A posthumous Joey Ramone album, Don't Worry About Me, was released the following year. Since then Leigh has been working on the release of a sequel: 15 songs written by Joey, some of them dating as far back as 1977, which he recorded as demos. With overdubs provided by fans and old friends, including members of Cheap Trick and the Dictators, these have now been brought to life. But as Leigh tells it, in the record company's office, over black coffee, it's not been an easy project.

Why has the record taken this long to make?

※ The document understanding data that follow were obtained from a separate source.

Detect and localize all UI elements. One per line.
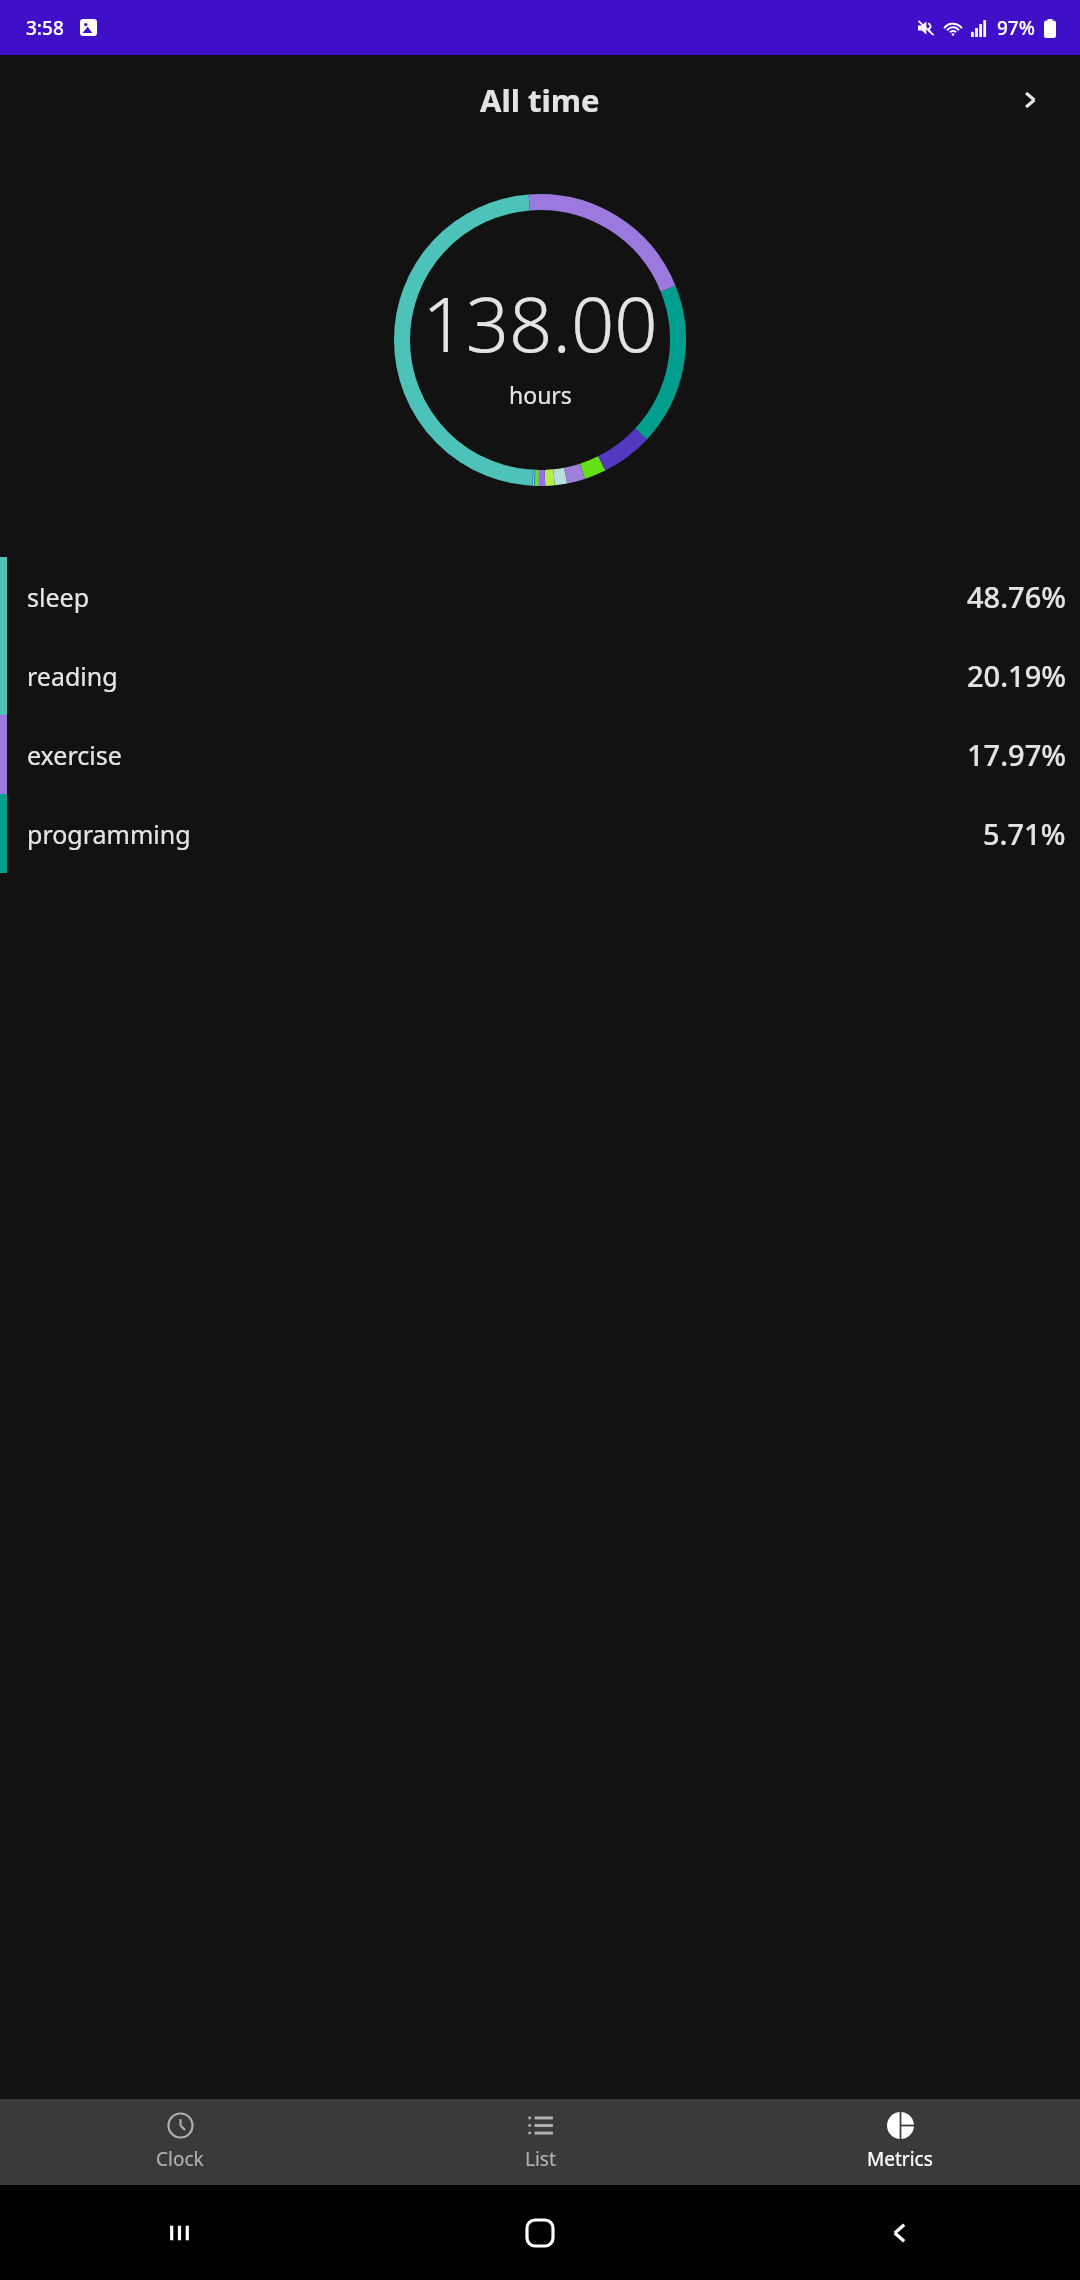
button[interactable]: Back — [720, 2185, 1080, 2280]
button[interactable]: programming — [0, 794, 1080, 873]
button[interactable]: Clock — [0, 2099, 360, 2185]
staticText: 97% — [997, 15, 1035, 41]
staticText: Clock — [156, 2146, 204, 2172]
staticText: Metrics — [867, 2146, 933, 2172]
staticText: exercise — [27, 738, 122, 772]
button[interactable]: reading — [0, 636, 1080, 715]
staticText: 5.71% — [983, 814, 1066, 853]
staticText: 48.76% — [967, 577, 1066, 616]
staticText: List — [525, 2146, 556, 2172]
button[interactable]: Metrics — [720, 2099, 1080, 2185]
button[interactable]: List — [360, 2099, 720, 2185]
staticText: programming — [27, 817, 191, 851]
button[interactable]: Next period — [1008, 78, 1052, 122]
staticText: hours — [509, 379, 572, 410]
button[interactable]: All time — [0, 55, 1080, 145]
button[interactable]: sleep — [0, 557, 1080, 636]
button[interactable]: Home — [360, 2185, 720, 2280]
staticText: 20.19% — [967, 656, 1066, 695]
button[interactable]: exercise — [0, 715, 1080, 794]
staticText: sleep — [27, 580, 90, 614]
staticText: 138.00 — [422, 271, 658, 375]
staticText: 17.97% — [967, 735, 1066, 774]
staticText: 3:58 — [26, 15, 64, 41]
staticText: All time — [480, 79, 600, 121]
staticText: reading — [27, 659, 118, 693]
button[interactable]: Recents — [0, 2185, 360, 2280]
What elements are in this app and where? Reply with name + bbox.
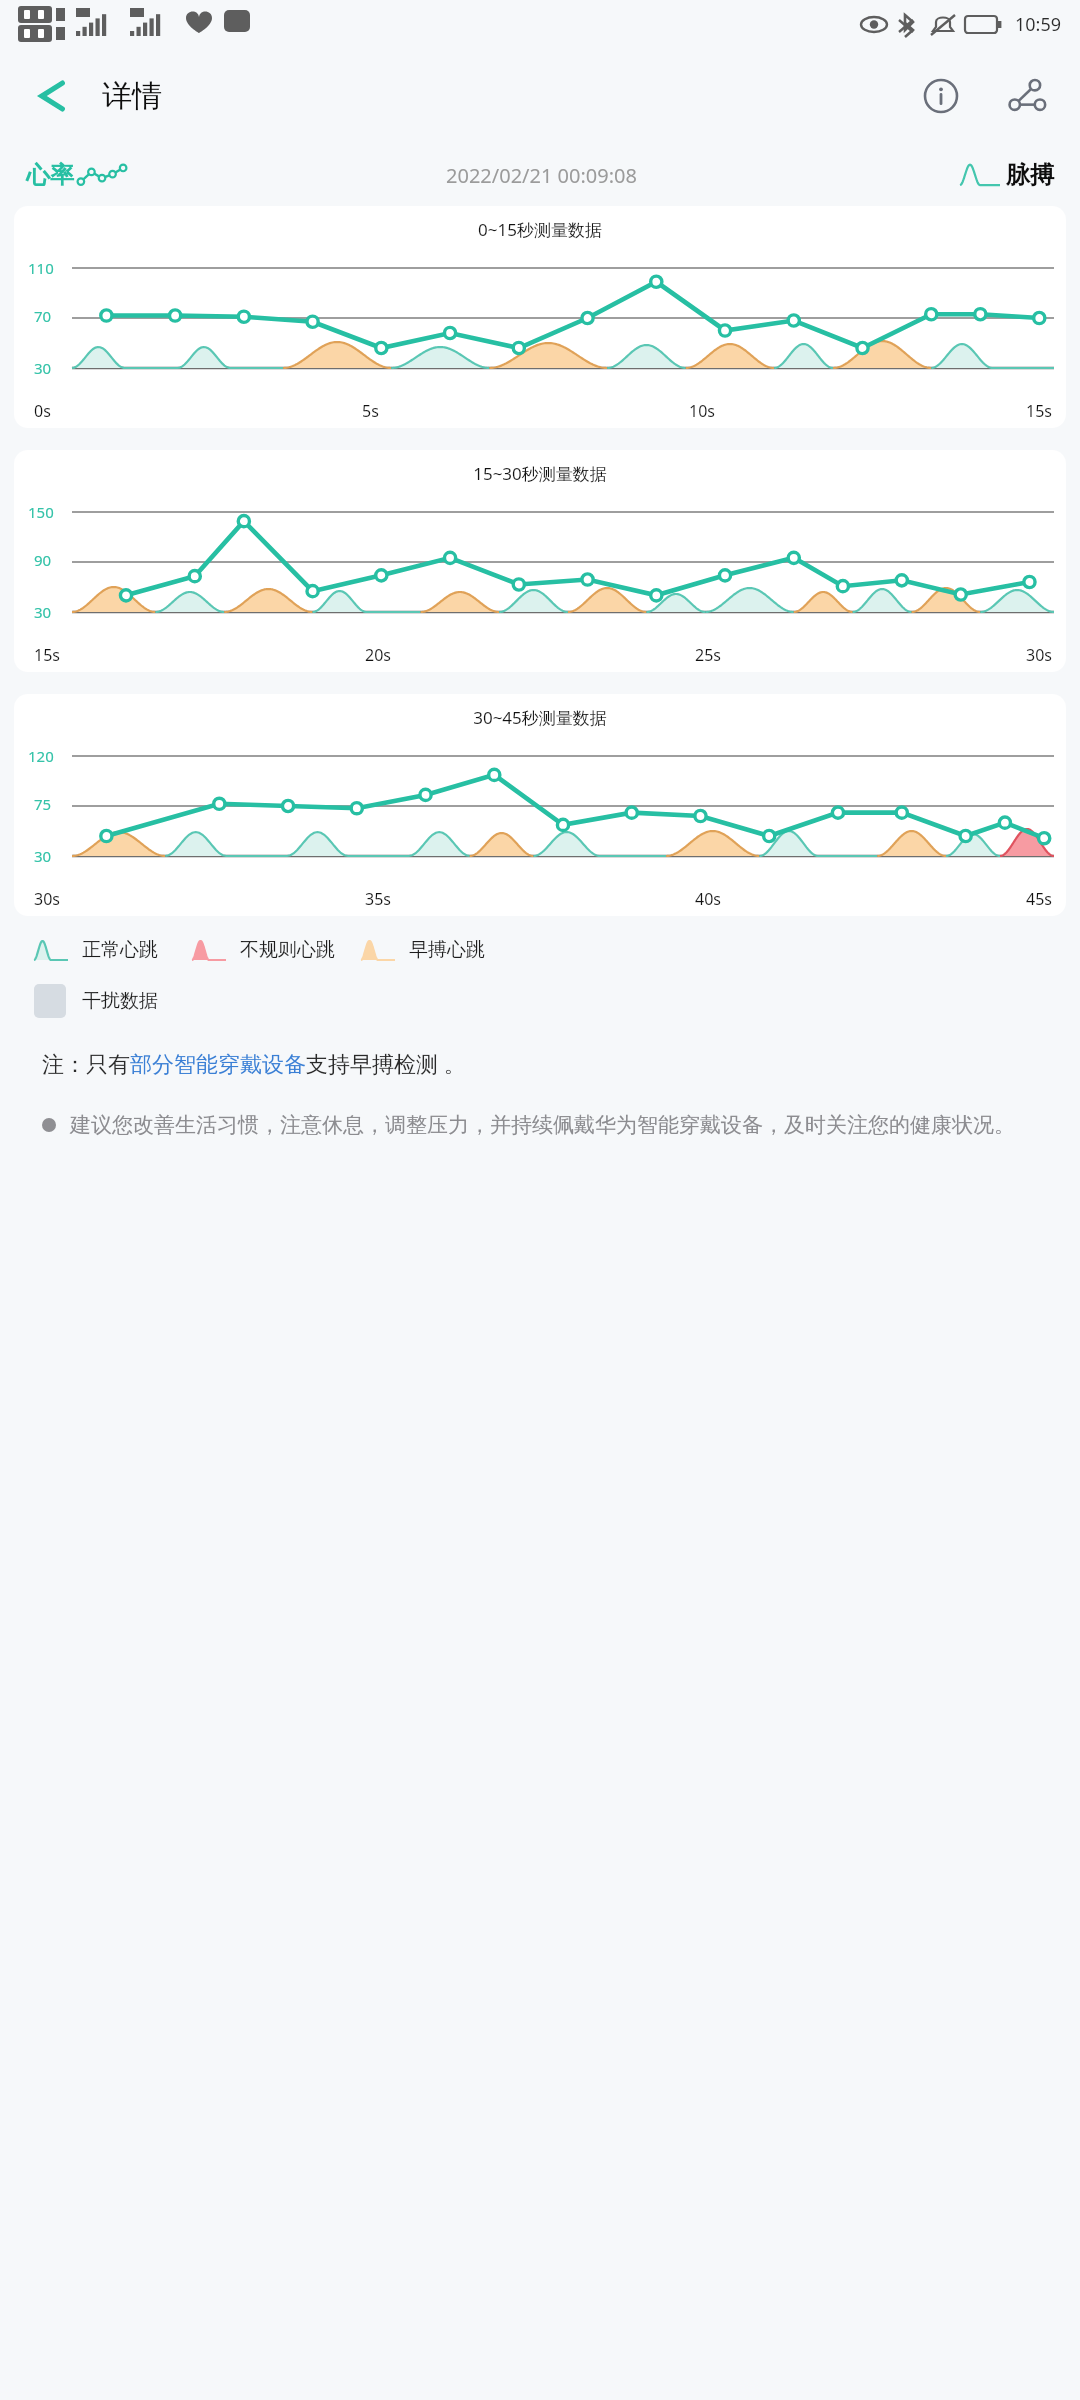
staticText: 0~15秒测量数据 — [14, 218, 1066, 241]
staticText: 0s — [34, 400, 51, 422]
staticText: 干扰数据 — [82, 989, 158, 1013]
staticText: 90 — [34, 550, 52, 570]
staticText: 20s — [365, 644, 391, 666]
staticText: 30s — [34, 888, 60, 910]
staticText: 70 — [34, 306, 52, 326]
button[interactable]: 正常心跳 — [34, 938, 158, 962]
button[interactable]: 早搏心跳 — [361, 938, 485, 962]
staticText: 2022/02/21 00:09:08 — [446, 162, 637, 189]
staticText: 正常心跳 — [82, 938, 158, 962]
staticText: 110 — [28, 258, 54, 278]
button[interactable]: 脉搏 — [960, 160, 1054, 190]
staticText: 早搏心跳 — [409, 938, 485, 962]
button[interactable]: 0~15秒测量数据 — [14, 206, 1066, 428]
staticText: 10s — [689, 400, 715, 422]
staticText: 详情 — [102, 77, 162, 115]
staticText: 35s — [365, 888, 391, 910]
staticText: 45s — [1026, 888, 1052, 910]
button[interactable]: 30~45秒测量数据 — [14, 694, 1066, 916]
button[interactable]: 心率 — [26, 160, 124, 190]
button[interactable]: 15~30秒测量数据 — [14, 450, 1066, 672]
staticText: 5s — [362, 400, 379, 422]
staticText: 注：只有部分智能穿戴设备支持早搏检测 。 — [42, 1048, 1052, 1078]
button[interactable]: Share — [996, 65, 1058, 127]
staticText: 40s — [695, 888, 721, 910]
staticText: 不规则心跳 — [240, 938, 335, 962]
staticText: 30s — [1026, 644, 1052, 666]
staticText: 30~45秒测量数据 — [14, 706, 1066, 729]
staticText: 120 — [28, 746, 54, 766]
button[interactable]: Back — [22, 64, 86, 128]
staticText: 15s — [1026, 400, 1052, 422]
staticText: 脉搏 — [1006, 160, 1054, 190]
staticText: 15~30秒测量数据 — [14, 462, 1066, 485]
staticText: 建议您改善生活习惯，注意休息，调整压力，并持续佩戴华为智能穿戴设备，及时关注您的… — [70, 1112, 1015, 1138]
staticText: 15s — [34, 644, 60, 666]
staticText: 150 — [28, 502, 54, 522]
button[interactable]: Info — [910, 65, 972, 127]
staticText: 25s — [695, 644, 721, 666]
staticText: 30 — [34, 602, 52, 622]
button[interactable]: 不规则心跳 — [192, 938, 335, 962]
staticText: 75 — [34, 794, 52, 814]
staticText: 10:59 — [1015, 12, 1062, 37]
staticText: 30 — [34, 358, 52, 378]
staticText: 心率 — [26, 160, 74, 190]
staticText: 30 — [34, 846, 52, 866]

Well, it's been a 10-year struggle: there have been a lot of legal issues. Even when I had the material – and some songs were written for Ramones, but they rejected them, which baffles me, and some songs were left over from his first solo album – there were differences of opinion over what to do with it. I wanted to work with people who knew him – who had the right attitude and spirit. I'd even discussed the idea with Phil Spector when Ramones were inducted into the Rock and Roll Hall of Fame [after Joey died, in 2001] – an honour I was meant to accept on my brother's behalf, but that's a whole other drama.

Some other people wanted to get some big names and bands involved, but I wanted to keep the focus on Joey, not on Dave Grohl or whoever. So I said, give it a try. Then later it would be: "So … how you doing with that? Oh, they want a fortune? Oh really?! Hah hah!" So it went back to the way I envisioned it, working with real New York City guys.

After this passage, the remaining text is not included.